Data provided |
_ _ _ _ _

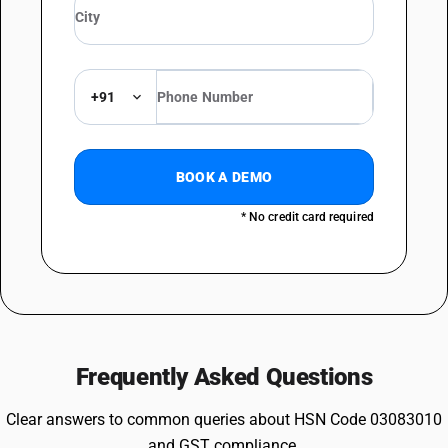
+91
BOOK A DEMO
* No credit card required
Frequently Asked Questions
Clear answers to common queries about HSN Code 03083010
and GST compliance.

_ _ _ _ _

Exercise aim | Whenever a picture appears in the listing, leave it out; copy everything else exactly.

Exercise output |
+91
BOOK A DEMO
* No credit card required
Frequently Asked Questions
Clear answers to common queries about HSN Code 03083010
and GST compliance.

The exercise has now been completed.